While specific programs in local communities might have been effective at reducing crime, Roman noted that the drop in crime is a national trend that must have a broader explanation.

“If you look at the top 25 biggest cities in the U.S., all but maybe one or two have seen big declines, and the ARPA money went everywhere. It didn’t go to specific programs. It wasn’t like, if you have this specific program, you get the money, and if you don’t have it, you don’t. Everybody got the money,” he said. “And that’s really the key clue to why it probably is those funds that explain the decline.”

Roman said the ARPA funding is the only explanation in recent years “that was universal.”

“Every other explanation that I hear is specific to one place or one program and doesn’t explain why crime and violence is declining massively everywhere,” he said.

Some point to the investments in community violence intervention programs as successful, but others say it’s difficult to prove the effectiveness of those programs and the evidence has been mixed in their results.

Emily Owens, a professor of criminology and economics at the University of California, Irvine, agreed that the national trend suggests a larger reason. 

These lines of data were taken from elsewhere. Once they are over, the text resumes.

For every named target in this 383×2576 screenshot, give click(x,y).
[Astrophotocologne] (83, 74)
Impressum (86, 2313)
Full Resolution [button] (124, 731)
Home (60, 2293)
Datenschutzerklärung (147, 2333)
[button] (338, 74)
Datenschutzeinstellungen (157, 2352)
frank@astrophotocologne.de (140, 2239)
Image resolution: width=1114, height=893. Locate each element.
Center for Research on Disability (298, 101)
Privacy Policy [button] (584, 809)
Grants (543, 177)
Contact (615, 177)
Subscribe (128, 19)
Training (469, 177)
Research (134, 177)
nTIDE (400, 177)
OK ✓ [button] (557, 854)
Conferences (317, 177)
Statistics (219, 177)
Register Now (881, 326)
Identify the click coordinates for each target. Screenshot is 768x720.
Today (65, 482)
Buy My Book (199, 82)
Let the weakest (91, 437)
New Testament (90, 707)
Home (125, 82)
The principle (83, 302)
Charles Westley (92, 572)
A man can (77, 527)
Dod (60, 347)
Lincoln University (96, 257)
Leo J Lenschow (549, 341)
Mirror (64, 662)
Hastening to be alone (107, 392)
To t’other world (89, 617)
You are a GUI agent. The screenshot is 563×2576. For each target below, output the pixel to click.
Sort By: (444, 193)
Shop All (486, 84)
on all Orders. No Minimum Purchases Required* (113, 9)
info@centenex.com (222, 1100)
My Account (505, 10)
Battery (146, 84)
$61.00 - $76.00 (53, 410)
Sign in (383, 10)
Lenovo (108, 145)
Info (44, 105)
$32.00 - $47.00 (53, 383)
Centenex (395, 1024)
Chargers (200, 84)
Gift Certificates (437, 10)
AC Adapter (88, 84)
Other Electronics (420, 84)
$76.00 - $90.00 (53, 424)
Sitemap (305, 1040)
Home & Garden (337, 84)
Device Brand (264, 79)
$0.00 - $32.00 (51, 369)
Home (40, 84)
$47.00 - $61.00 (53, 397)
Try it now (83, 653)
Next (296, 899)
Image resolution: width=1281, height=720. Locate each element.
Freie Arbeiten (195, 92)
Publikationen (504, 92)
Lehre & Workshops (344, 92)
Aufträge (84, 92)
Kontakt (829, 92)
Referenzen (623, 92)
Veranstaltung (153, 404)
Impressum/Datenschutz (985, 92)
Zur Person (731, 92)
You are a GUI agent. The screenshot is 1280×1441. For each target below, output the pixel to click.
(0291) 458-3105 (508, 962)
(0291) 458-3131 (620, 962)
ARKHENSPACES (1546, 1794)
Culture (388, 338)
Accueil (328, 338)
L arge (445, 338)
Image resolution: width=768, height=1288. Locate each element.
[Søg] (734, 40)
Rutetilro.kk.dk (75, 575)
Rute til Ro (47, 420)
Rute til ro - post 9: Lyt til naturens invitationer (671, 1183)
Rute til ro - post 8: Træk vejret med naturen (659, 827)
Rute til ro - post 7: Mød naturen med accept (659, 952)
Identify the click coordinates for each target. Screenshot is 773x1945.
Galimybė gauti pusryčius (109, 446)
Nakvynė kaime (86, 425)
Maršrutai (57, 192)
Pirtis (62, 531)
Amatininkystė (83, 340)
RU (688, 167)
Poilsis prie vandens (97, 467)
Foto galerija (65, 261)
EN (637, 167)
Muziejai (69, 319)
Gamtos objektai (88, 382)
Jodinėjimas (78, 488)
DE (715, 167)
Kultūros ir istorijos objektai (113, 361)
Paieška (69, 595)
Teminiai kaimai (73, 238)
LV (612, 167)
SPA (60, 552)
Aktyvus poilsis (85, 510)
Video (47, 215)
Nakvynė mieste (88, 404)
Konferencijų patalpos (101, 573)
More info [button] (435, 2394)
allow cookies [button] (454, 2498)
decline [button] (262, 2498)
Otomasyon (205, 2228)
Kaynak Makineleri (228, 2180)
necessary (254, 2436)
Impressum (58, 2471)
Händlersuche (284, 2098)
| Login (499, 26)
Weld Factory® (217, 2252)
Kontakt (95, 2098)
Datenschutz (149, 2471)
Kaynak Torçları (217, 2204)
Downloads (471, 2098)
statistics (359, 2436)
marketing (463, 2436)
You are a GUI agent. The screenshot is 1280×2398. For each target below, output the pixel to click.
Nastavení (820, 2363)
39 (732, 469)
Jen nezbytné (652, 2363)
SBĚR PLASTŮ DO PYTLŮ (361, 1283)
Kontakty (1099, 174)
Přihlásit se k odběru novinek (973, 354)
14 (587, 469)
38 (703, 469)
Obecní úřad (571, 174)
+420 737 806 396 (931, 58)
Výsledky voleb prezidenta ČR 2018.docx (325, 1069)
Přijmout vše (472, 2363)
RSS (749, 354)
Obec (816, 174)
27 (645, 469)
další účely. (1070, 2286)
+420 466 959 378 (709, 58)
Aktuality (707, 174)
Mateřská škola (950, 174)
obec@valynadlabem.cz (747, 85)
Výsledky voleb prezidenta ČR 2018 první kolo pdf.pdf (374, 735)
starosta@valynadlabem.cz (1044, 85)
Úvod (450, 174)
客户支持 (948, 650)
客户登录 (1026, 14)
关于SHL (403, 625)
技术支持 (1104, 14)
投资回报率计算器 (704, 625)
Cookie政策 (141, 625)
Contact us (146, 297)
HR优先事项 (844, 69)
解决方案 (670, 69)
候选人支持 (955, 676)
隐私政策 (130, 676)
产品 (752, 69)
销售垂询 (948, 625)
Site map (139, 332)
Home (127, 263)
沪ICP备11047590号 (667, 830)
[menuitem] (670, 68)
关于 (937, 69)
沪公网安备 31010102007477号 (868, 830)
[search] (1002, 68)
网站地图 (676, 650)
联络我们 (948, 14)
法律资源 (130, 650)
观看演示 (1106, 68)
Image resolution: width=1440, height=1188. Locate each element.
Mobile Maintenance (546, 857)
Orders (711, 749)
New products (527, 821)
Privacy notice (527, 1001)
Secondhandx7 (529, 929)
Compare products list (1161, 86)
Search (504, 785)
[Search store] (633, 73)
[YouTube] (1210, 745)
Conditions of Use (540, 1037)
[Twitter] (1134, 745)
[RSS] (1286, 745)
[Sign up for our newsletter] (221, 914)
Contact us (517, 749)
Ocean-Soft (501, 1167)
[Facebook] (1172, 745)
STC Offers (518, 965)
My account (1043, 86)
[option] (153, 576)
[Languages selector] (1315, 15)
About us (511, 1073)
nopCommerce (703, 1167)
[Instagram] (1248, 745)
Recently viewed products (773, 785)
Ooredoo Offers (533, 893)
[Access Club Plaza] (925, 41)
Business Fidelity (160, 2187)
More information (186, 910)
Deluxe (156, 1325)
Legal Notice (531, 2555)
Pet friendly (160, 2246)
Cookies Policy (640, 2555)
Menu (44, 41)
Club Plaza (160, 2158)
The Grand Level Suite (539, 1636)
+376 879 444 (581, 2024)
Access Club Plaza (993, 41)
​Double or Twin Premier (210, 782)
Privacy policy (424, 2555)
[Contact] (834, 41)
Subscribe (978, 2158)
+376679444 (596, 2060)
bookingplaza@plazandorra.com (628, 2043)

“The consistency of the homicide decline, both across cities and over time, makes me inclined to think this has to do with larger social movements, temporarily disrupted by COVID-19 when the world turned upside down, than with any one particular thing one particular city might be doing,” Owens said in an analysis of the data.

White House spokesperson Abigail Jackson pushed back on suggestions that ARPA funding contributed to crime drop. The legislation, which included $350 billion for state and local governments, was signed by President Biden in 2021. 

“This is a claim so absurd that it would make even the most partisan Democrat flak blush. Joe Biden’s soft-on-crime policies made communities less safe,” Jackson said. 

“President Trump has secured the border, deported violent criminal illegals, and empowered law enforcement to do their jobs. Crime is dropping because of President Trump’s law and order policies. Any suggestion otherwise is simply not based in reality,” she continued.